Livestock husbandry and fishery industries were the main industries in Hubei Province. Then the score of factor analysis were taken as explained variable to establish regression model composed of influencing factors. This paper use the multiple linear regression, support vector regression to fitting and forecasting data, ARIMA model of time series analysis, introduced at the same time, through the AIC model choice, with the first quarter of 2013 to 2019 in the second quarter fitting training, backward prediction two quarters, and three or four quarter of 2019 compared with the real data, through to the predicted results of the sequence diagram and evaluation index model to compare the mean square error (RMSE).
Three models predict per capita disposable income of farmers in the first and second quarter of 2020. It has been found that performance better ARIMA model in the model compare is worse than before, and three kinds of predicted values are higher than the real value of the model, showed the outbreak to the influence of the agricultural economy in hubei province is serious. On this basis, taking into account the characteristics of geomorphic climate in Hubei province, the constructive suggestions are put forward.
Keywords: COVID-19; Multiple Linear Regression; Support Vector Regression; ARIMA model
Thanks to the hard work of the whole nation, the epidemic prevention situation in China has been constantly improved, and the order of production and life has been quickly restored. In order to win the critical period of building a well-off society in all aspects and the decisive battle against poverty, the impact of COVID-19 epidemic on agriculture and rural economy should be scientifically studied and judged, and appropriate responses should be made. It is of great significance to ensure the well-being of a well-off society and the quality of poverty alleviation. The impact of COVID-19 on agricultural economy mainly includes the impact on the supply of agricultural products, the impact on livestock, poultry and aquaculture, the impact on the supply of agricultural materials and spring tillage preparation, and the impact on the international trade of agricultural products, etc [1,2].
Research on the relationship between agricultural industrial structure and economic growth from the perspective of farmers’ income level: Chen Kai  used the grey correlation method to analyze the relationship between rural household operating income and the output value of planting, forestry, animal husbandry and fishery in the Yangtze River Delta region. Yang Zhong-Na et al.  analyzed the impact of agricultural structure and its changes on agricultural growth in southern Xinjiang from 2000 to 2011 and pointed out that agricultural industrial structure has restricted agricultural economic growth, indicating that the relationship between agricultural industrial structure and agricultural economic growth is spatially regional [5,6]. Therefore, it is very important to analyze the impact of the epidemic on agricultural economy, which can guide the direction of agricultural structural reform .
In this paper, the main income sources of farmers are selected as the analysis indicators, including agriculture, forestry, animal husbandry and fishery. Some data are shown in Figure 1. First, taking logarithm satisfies the economic significance, and then, through factor analysis, the internal relations between various variables are explored to mine the internal structure of the observed data and provide convenience for subsequent professional analysis.
Establishment and Solution of the Model
The Flow Chart 1 of the overall thinking is as follows:
a. Principle of Factor Analysis: Based on the results of correlation analysis, it is known that there is a certain correlation between the total output value of agriculture, forestry, animal husbandry and fishery and the per capita disposable income of rural residents. Factor analysis studies the relationship between dependent variables, so as to obtain a statistical analysis method of unobservable independent variables hidden among observable variables. Therefore, this paper selects the method of factor analysis to analyze the common factors affecting per capita disposable income, and constructs new variables according to the factor score, so as to eliminate the impact of the correlation of original data. For the 5 variables of total output value of agriculture, forestry, animal husbandry and fishery and per capita disposable income of rural residents, we used principal component method to conduct factor analysis:
i. Calculate the correlation coefficient matrix:
, Where rij is the correlation coefficient, rij = rij
ii. Feasibility of factor analysis of data: KMO test and Barrett ball test were performed on the data when the KMO value was greater than 0.5. When P-value of Bartlett test is less than 0.05, it is considered that factor analysis can be carried out.

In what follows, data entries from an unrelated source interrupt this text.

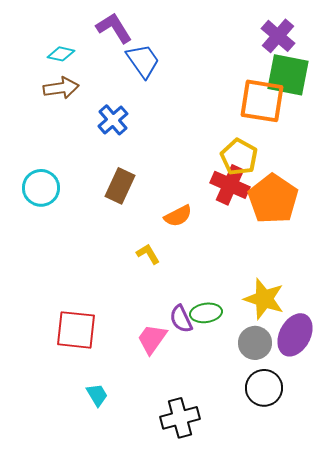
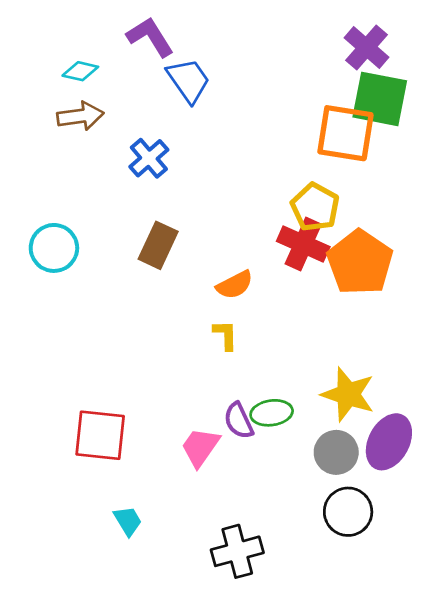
yellow L-shape: (148, 254) -> (225, 335), moved, turned 30

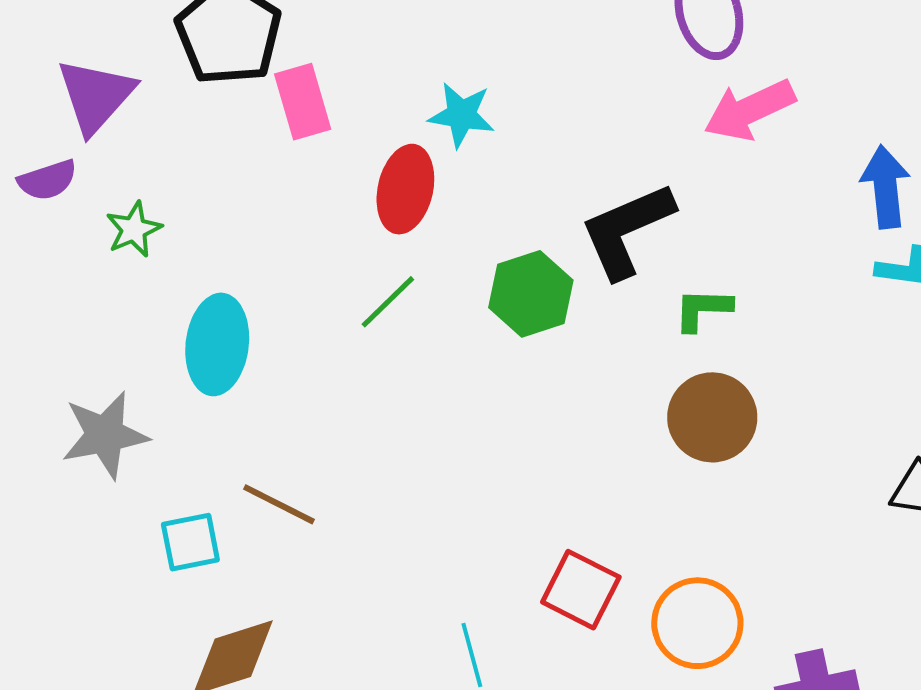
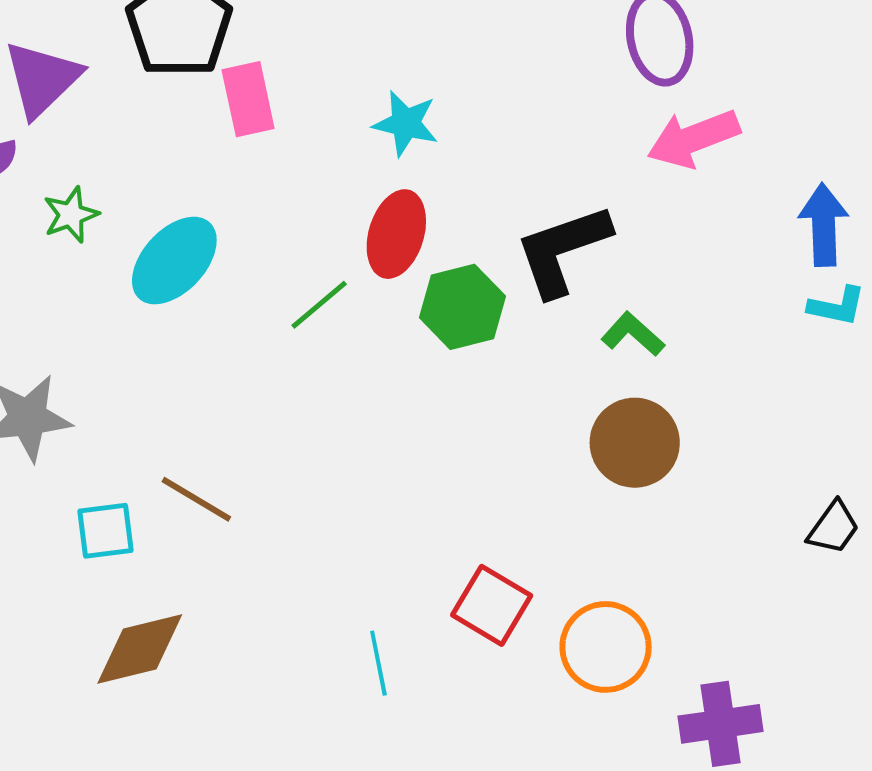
red ellipse: (405, 189) -> (396, 234), moved
green L-shape: (703, 309) -> (633, 334), turned 36
cyan ellipse: (217, 344) -> (174, 261), moved, turned 32

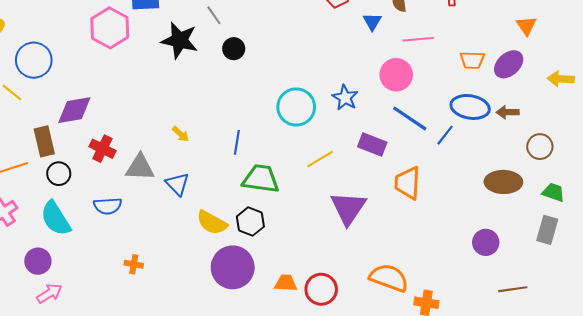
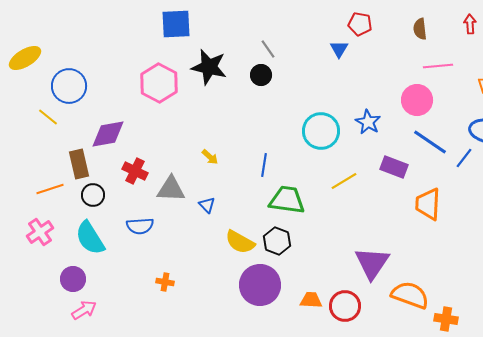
gray line: (214, 15) -> (268, 49), moved
blue triangle: (372, 22) -> (339, 49), moved
pink hexagon: (110, 28) -> (159, 83), moved
blue triangle: (177, 184) -> (207, 205), size x0.7
purple triangle: (348, 208) -> (372, 263), moved

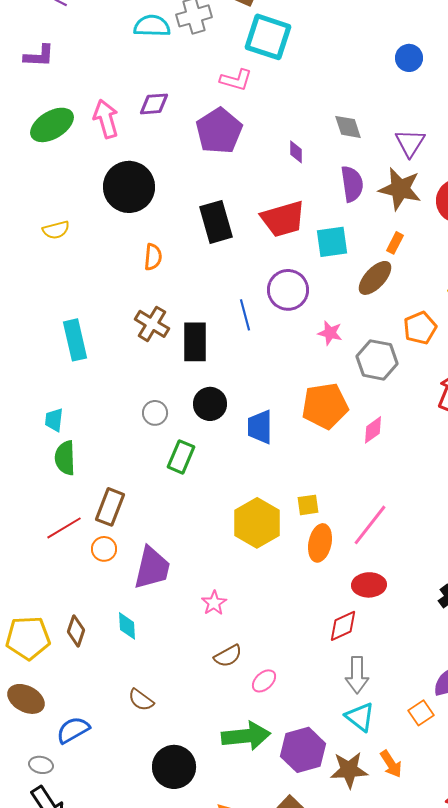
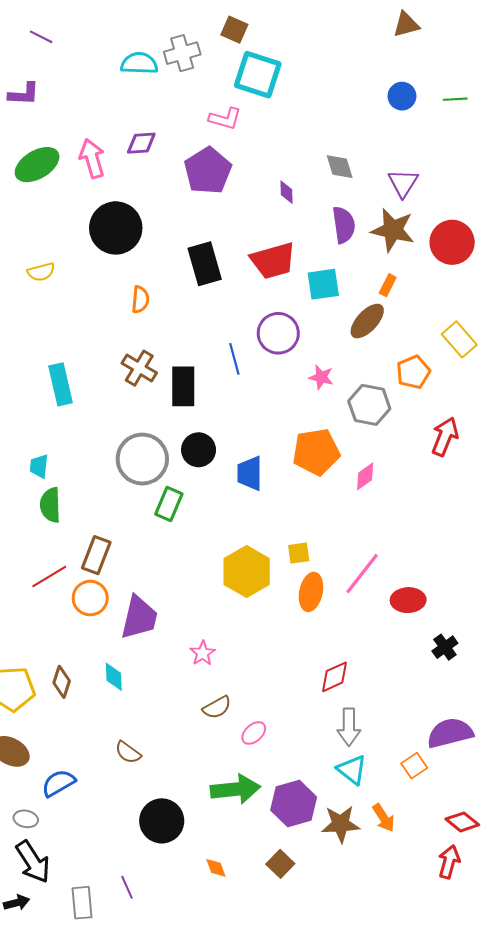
gray circle: (155, 413) -> (142, 459), size x2.0
orange circle: (104, 549) -> (90, 598), size x1.4
red ellipse: (369, 585) -> (408, 600), moved

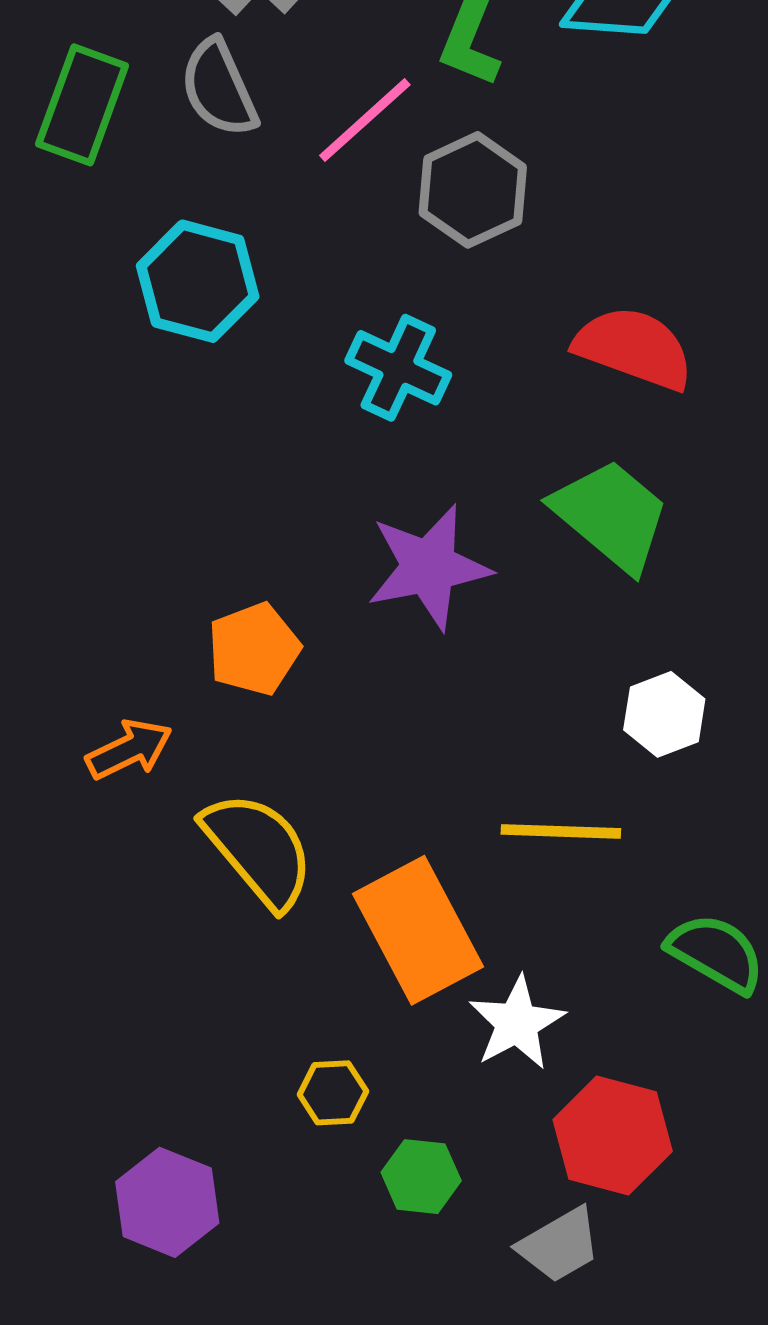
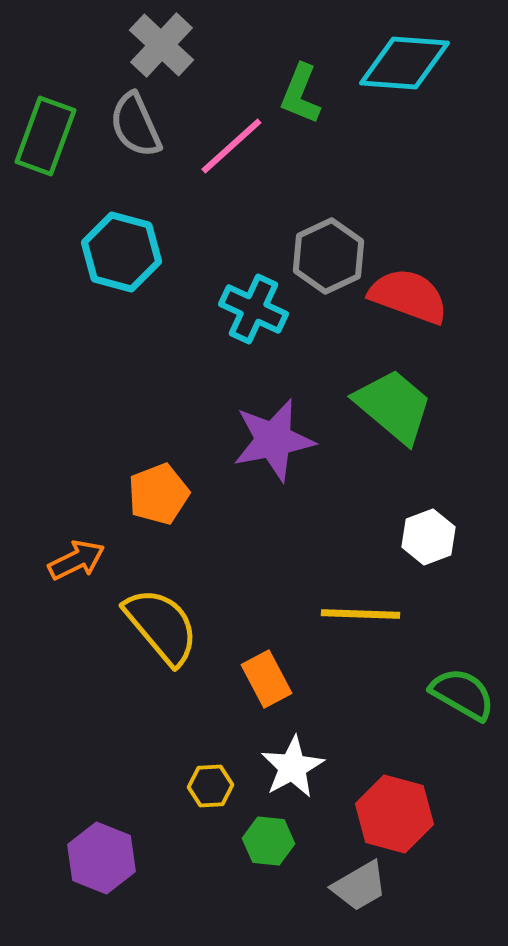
gray hexagon: (473, 190) -> (328, 256), moved
orange rectangle: (418, 930) -> (266, 679), size x0.6
white star: (517, 1023) -> (292, 767), moved

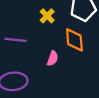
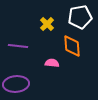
pink semicircle: (53, 58) -> (52, 63), turned -104

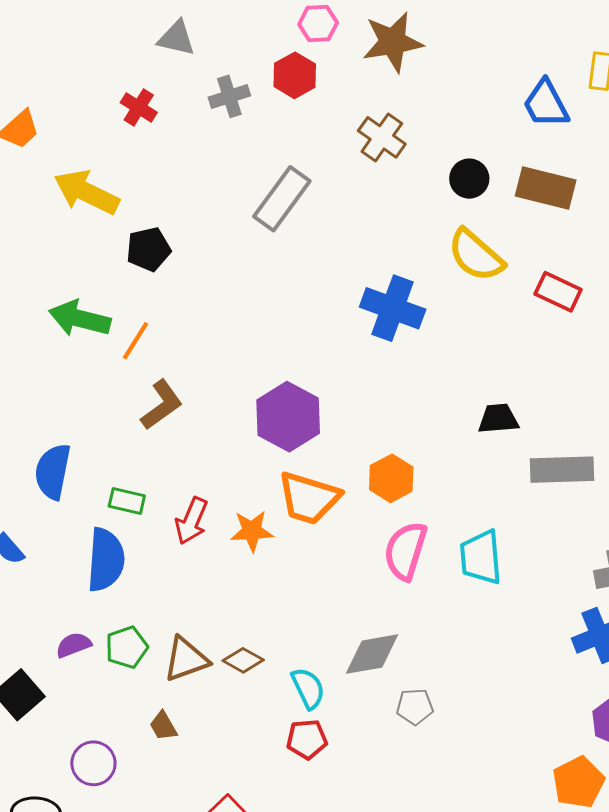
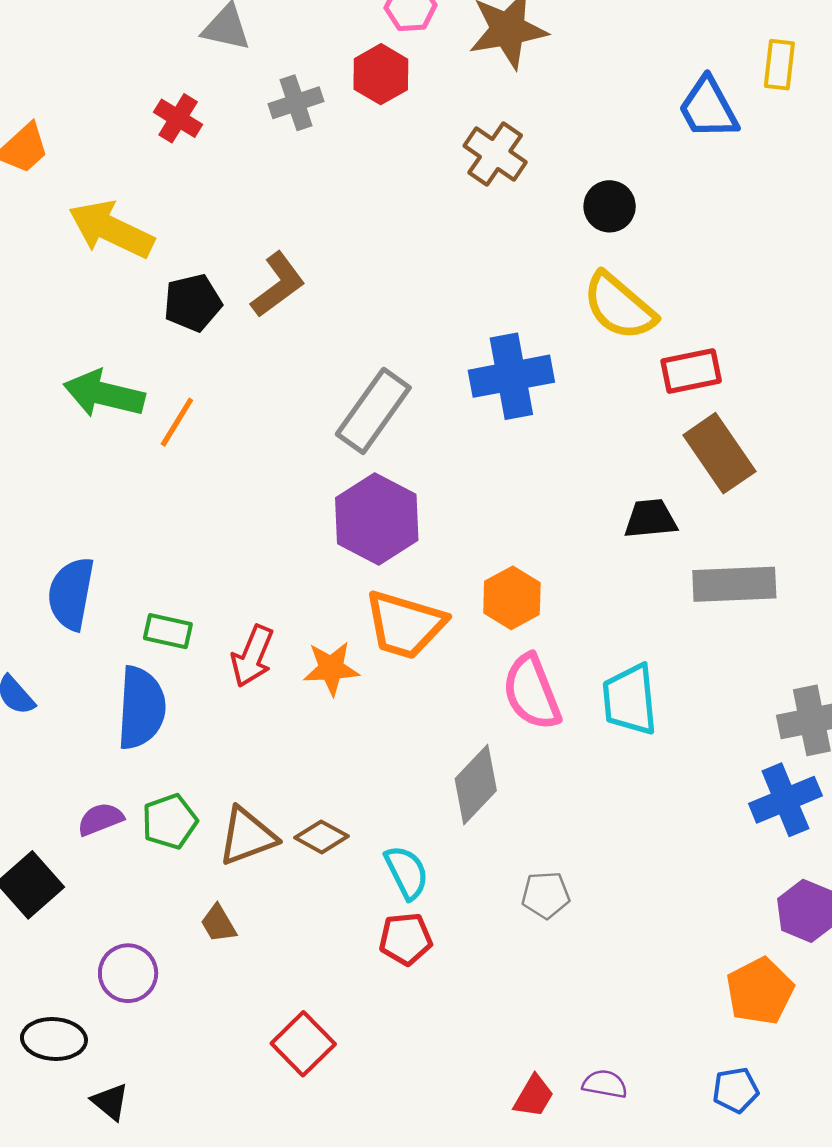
brown rectangle: (546, 188) -> (719, 453), moved, turned 42
gray rectangle: (282, 199) -> (373, 411), moved
red rectangle: (558, 292) -> (691, 371), moved, turned -36
blue cross: (393, 308) -> (511, 376), turned -30
brown L-shape: (162, 405) -> (278, 285), moved
pink semicircle: (406, 551) -> (532, 692), turned -38
gray diamond: (372, 654) -> (476, 785), moved, turned -36

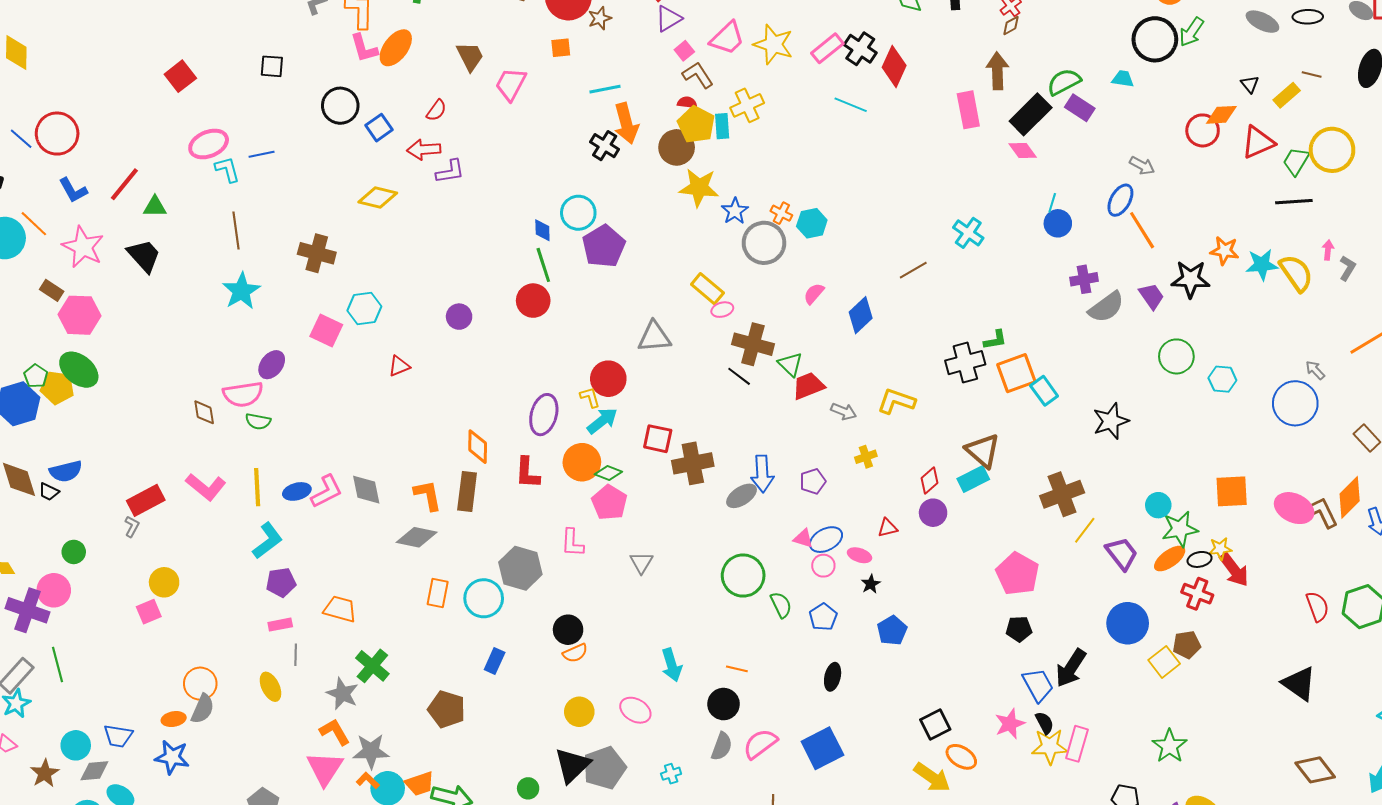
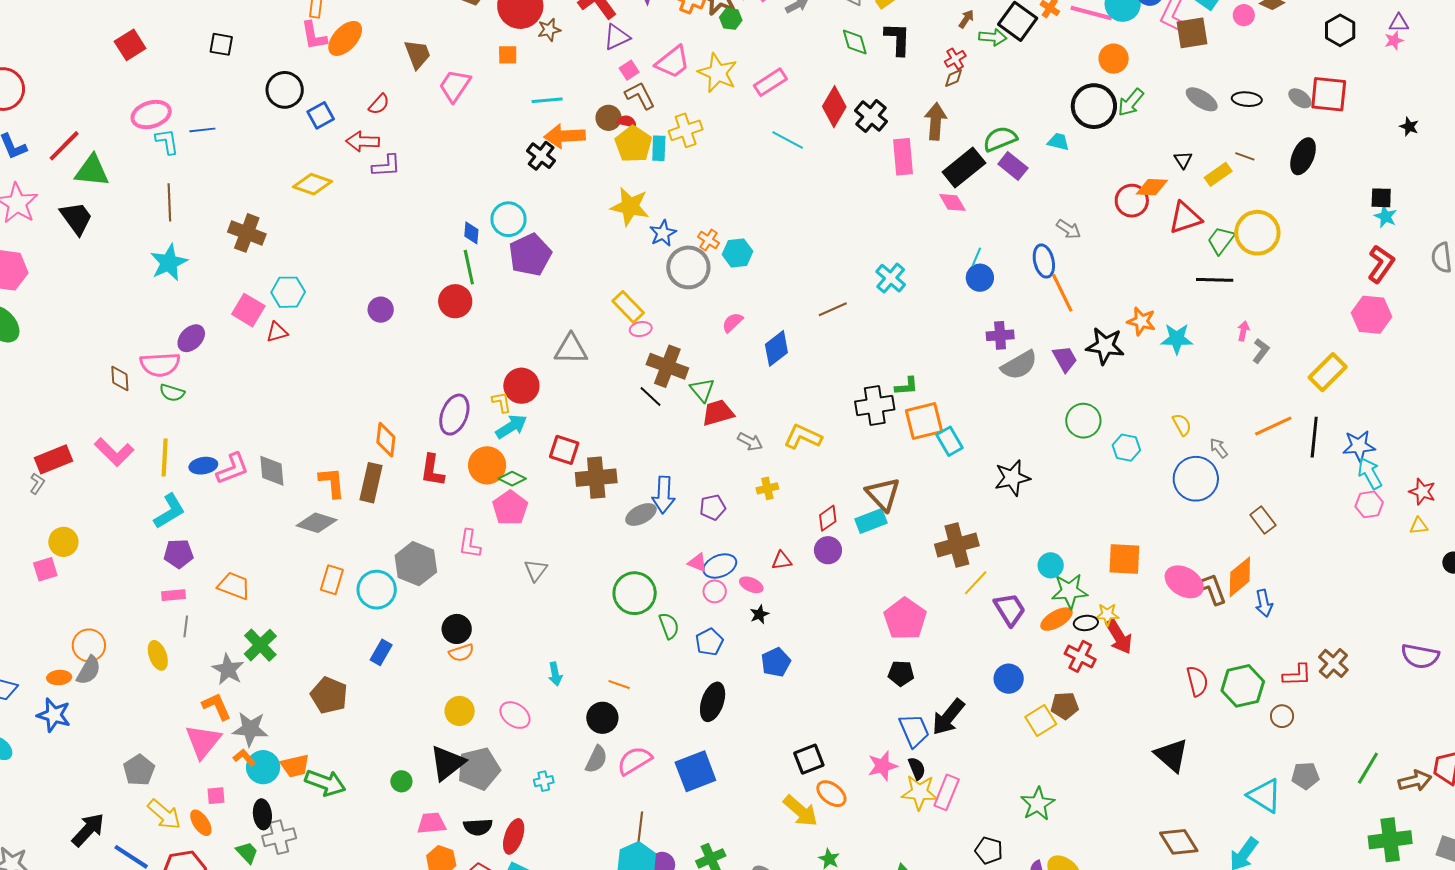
black cross: (860, 49) -> (871, 116), moved
orange arrow: (626, 123) -> (565, 136), turned 96
brown circle: (677, 147) -> (609, 118), moved, size x0.7
blue ellipse: (1120, 200) -> (1044, 261), turned -48
green triangle: (155, 207) -> (92, 171), size x1.5
yellow semicircle: (1296, 273) -> (1182, 425), moved, size x0.6
red triangle: (399, 366) -> (277, 332), moved
blue circle: (1128, 623) -> (1009, 679), size x0.7
cyan arrow: (672, 665) -> (555, 674), size x0.7
black ellipse: (833, 677) -> (713, 702), size x1.4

iii. Carry out EFA analysis to determine the number of common factors, solve the characteristic equation λ I − R = 0 and solve the eigenvalues, and arrange them in order from large to small to draw parallel gravel diagram. The current n eigenvalues are above the corner, and they are all greater than the mean value of the eigenvalues of the simulation data matrix for 100 times, and the number of common factors can be determined as n.
iv. Factor rotation: The oblique rotation is adopted to extract the factor, which is beneficial to better explain the practical significance of the factor.
v. According to the common factor extracted by oblique rotation, the factor score model is used to calculate the factor score. The factor score model represents variables as linear combinations of factors with error terms: x − u = Qf +ε , Q is the factor loading matrix, and f is the selected common factor. we can get f : Where is the estimated coefficient calculated by various regression methods.
Factor Analysis: Spearman correlation coefficient analysis of pre-data calculation in Hubei province was conducted in this paper, and the correlation coefficient matrix was visualized. The results are shown in Figure 2. As can be seen from Figure 2, there is a strong correlation between all variables, with a correlation coefficient above 0.8 showing a strong correlation. Therefore, factor analysis is considered in this paper to eliminate the correlation between variables. KMO test and Bartlett spherical test were performed on the data, and the test results were shown in Table 1. As can be seen from Table 1, the KMO value of the data test is greater than 0.5, and the P value of bartlett’s spherical test is less than 0.05. Therefore, the test results can be considered as applicable to factor analysis.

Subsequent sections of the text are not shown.